GIVEN DATA.
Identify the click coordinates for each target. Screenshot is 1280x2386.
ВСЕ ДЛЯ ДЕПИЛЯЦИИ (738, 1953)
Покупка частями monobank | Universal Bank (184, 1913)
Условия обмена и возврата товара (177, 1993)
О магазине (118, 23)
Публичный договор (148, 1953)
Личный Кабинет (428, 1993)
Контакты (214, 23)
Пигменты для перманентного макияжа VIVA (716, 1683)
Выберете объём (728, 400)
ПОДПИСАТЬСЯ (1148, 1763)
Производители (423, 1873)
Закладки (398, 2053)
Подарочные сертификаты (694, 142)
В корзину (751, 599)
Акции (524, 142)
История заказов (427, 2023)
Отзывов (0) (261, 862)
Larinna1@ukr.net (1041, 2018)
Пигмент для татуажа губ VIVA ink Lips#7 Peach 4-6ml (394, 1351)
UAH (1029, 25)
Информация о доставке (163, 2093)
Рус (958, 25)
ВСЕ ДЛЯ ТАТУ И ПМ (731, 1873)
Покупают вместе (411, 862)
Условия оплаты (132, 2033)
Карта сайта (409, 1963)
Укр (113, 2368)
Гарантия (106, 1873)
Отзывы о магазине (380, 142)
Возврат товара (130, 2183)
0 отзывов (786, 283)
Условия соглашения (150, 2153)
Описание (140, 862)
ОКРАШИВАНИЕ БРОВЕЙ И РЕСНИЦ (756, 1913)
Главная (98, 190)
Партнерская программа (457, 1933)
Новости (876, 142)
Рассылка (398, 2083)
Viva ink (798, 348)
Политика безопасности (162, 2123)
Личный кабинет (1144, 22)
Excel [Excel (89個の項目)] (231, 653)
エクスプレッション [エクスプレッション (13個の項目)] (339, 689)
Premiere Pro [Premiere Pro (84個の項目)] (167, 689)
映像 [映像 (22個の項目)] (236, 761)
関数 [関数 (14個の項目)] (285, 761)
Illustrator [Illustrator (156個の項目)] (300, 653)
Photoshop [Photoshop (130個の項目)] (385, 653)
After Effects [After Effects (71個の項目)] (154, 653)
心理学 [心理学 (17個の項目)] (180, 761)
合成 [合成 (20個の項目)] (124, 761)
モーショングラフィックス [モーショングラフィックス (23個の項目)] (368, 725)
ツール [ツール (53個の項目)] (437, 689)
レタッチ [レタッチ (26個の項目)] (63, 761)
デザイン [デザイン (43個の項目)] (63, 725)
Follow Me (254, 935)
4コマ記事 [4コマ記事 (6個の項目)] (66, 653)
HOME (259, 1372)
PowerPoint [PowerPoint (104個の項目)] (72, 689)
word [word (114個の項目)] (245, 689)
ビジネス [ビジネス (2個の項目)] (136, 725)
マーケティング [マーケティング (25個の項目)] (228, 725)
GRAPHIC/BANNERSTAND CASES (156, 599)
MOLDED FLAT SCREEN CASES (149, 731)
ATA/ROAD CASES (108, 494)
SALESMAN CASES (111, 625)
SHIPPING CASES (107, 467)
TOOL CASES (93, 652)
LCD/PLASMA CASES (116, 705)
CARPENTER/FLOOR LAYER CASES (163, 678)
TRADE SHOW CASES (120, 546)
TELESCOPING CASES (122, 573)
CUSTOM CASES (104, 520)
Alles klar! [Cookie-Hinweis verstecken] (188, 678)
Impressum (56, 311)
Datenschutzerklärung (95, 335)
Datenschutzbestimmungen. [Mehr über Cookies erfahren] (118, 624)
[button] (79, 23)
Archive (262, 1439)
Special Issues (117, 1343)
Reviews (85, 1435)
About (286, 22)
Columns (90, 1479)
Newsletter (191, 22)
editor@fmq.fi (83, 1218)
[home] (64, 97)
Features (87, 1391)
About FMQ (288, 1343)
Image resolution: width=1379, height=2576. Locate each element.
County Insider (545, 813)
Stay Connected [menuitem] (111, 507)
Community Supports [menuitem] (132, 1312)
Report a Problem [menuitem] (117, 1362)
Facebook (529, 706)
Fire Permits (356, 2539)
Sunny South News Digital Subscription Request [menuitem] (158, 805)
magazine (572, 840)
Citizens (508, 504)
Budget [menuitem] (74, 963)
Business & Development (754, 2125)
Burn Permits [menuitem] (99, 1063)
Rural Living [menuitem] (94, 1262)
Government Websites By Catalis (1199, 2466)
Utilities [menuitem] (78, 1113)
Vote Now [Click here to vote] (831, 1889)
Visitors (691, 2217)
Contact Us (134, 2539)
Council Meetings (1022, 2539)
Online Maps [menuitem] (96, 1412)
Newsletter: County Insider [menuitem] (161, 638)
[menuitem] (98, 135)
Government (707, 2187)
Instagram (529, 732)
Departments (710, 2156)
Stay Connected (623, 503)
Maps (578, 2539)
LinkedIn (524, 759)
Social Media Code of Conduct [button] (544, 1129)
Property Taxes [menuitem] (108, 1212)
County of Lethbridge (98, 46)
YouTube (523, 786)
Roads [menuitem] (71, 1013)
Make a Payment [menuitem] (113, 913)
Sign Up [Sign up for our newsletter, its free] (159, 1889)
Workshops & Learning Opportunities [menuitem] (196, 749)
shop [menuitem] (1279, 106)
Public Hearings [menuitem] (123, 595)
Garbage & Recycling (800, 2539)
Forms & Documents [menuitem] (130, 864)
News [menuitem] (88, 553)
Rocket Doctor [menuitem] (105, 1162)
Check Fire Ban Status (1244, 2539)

EXERCISE GOAL. Every record above belongs in the answer, reproduced exactly.

TASK RESPONSE.
Identify the click coordinates for each target. Screenshot is 1280x2386.
ВСЕ ДЛЯ ДЕПИЛЯЦИИ (738, 1953)
Покупка частями monobank | Universal Bank (184, 1913)
Условия обмена и возврата товара (177, 1993)
О магазине (118, 23)
Публичный договор (148, 1953)
Личный Кабинет (428, 1993)
Контакты (214, 23)
Пигменты для перманентного макияжа VIVA (716, 1683)
Выберете объём (728, 400)
ПОДПИСАТЬСЯ (1148, 1763)
Производители (423, 1873)
Закладки (398, 2053)
Подарочные сертификаты (694, 142)
В корзину (751, 599)
Акции (524, 142)
История заказов (427, 2023)
Отзывов (0) (261, 862)
Larinna1@ukr.net (1041, 2018)
Пигмент для татуажа губ VIVA ink Lips#7 Peach 4-6ml (394, 1351)
UAH (1029, 25)
Информация о доставке (163, 2093)
Рус (958, 25)
ВСЕ ДЛЯ ТАТУ И ПМ (731, 1873)
Покупают вместе (411, 862)
Условия оплаты (132, 2033)
Карта сайта (409, 1963)
Укр (113, 2368)
Гарантия (106, 1873)
Отзывы о магазине (380, 142)
Возврат товара (130, 2183)
0 отзывов (786, 283)
Условия соглашения (150, 2153)
Описание (140, 862)
ОКРАШИВАНИЕ БРОВЕЙ И РЕСНИЦ (756, 1913)
Главная (98, 190)
Партнерская программа (457, 1933)
Новости (876, 142)
Рассылка (398, 2083)
Viva ink (798, 348)
Политика безопасности (162, 2123)
Личный кабинет (1144, 22)
Excel [Excel (89個の項目)] (231, 653)
エクスプレッション [エクスプレッション (13個の項目)] (339, 689)
Premiere Pro [Premiere Pro (84個の項目)] (167, 689)
映像 [映像 (22個の項目)] (236, 761)
関数 [関数 (14個の項目)] (285, 761)
Illustrator [Illustrator (156個の項目)] (300, 653)
Photoshop [Photoshop (130個の項目)] (385, 653)
After Effects [After Effects (71個の項目)] (154, 653)
心理学 [心理学 (17個の項目)] (180, 761)
合成 [合成 (20個の項目)] (124, 761)
モーショングラフィックス [モーショングラフィックス (23個の項目)] (368, 725)
ツール [ツール (53個の項目)] (437, 689)
レタッチ [レタッチ (26個の項目)] (63, 761)
デザイン [デザイン (43個の項目)] (63, 725)
Follow Me (254, 935)
4コマ記事 [4コマ記事 (6個の項目)] (66, 653)
HOME (259, 1372)
PowerPoint [PowerPoint (104個の項目)] (72, 689)
word [word (114個の項目)] (245, 689)
ビジネス [ビジネス (2個の項目)] (136, 725)
マーケティング [マーケティング (25個の項目)] (228, 725)
GRAPHIC/BANNERSTAND CASES (156, 599)
MOLDED FLAT SCREEN CASES (149, 731)
ATA/ROAD CASES (108, 494)
SALESMAN CASES (111, 625)
SHIPPING CASES (107, 467)
TOOL CASES (93, 652)
LCD/PLASMA CASES (116, 705)
CARPENTER/FLOOR LAYER CASES (163, 678)
TRADE SHOW CASES (120, 546)
TELESCOPING CASES (122, 573)
CUSTOM CASES (104, 520)
Alles klar! [Cookie-Hinweis verstecken] (188, 678)
Impressum (56, 311)
Datenschutzerklärung (95, 335)
Datenschutzbestimmungen. [Mehr über Cookies erfahren] (118, 624)
[button] (79, 23)
Archive (262, 1439)
Special Issues (117, 1343)
Reviews (85, 1435)
About (286, 22)
Columns (90, 1479)
Newsletter (191, 22)
editor@fmq.fi (83, 1218)
[home] (64, 97)
Features (87, 1391)
About FMQ (288, 1343)
Image resolution: width=1379, height=2576. Locate each element.
County Insider (545, 813)
Stay Connected [menuitem] (111, 507)
Community Supports [menuitem] (132, 1312)
Report a Problem [menuitem] (117, 1362)
Facebook (529, 706)
Fire Permits (356, 2539)
Sunny South News Digital Subscription Request [menuitem] (158, 805)
magazine (572, 840)
Citizens (508, 504)
Budget [menuitem] (74, 963)
Business & Development (754, 2125)
Burn Permits [menuitem] (99, 1063)
Rural Living [menuitem] (94, 1262)
Government Websites By Catalis (1199, 2466)
Utilities [menuitem] (78, 1113)
Vote Now [Click here to vote] (831, 1889)
Visitors (691, 2217)
Contact Us (134, 2539)
Council Meetings (1022, 2539)
Online Maps [menuitem] (96, 1412)
Newsletter: County Insider [menuitem] (161, 638)
[menuitem] (98, 135)
Government (707, 2187)
Instagram (529, 732)
Departments (710, 2156)
Stay Connected (623, 503)
Maps (578, 2539)
LinkedIn (524, 759)
Social Media Code of Conduct [button] (544, 1129)
Property Taxes [menuitem] (108, 1212)
County of Lethbridge (98, 46)
YouTube (523, 786)
Roads [menuitem] (71, 1013)
Make a Payment [menuitem] (113, 913)
Sign Up [Sign up for our newsletter, its free] (159, 1889)
Workshops & Learning Opportunities [menuitem] (196, 749)
shop [menuitem] (1279, 106)
Public Hearings [menuitem] (123, 595)
Garbage & Recycling (800, 2539)
Forms & Documents [menuitem] (130, 864)
News [menuitem] (88, 553)
Rocket Doctor [menuitem] (105, 1162)
Check Fire Ban Status (1244, 2539)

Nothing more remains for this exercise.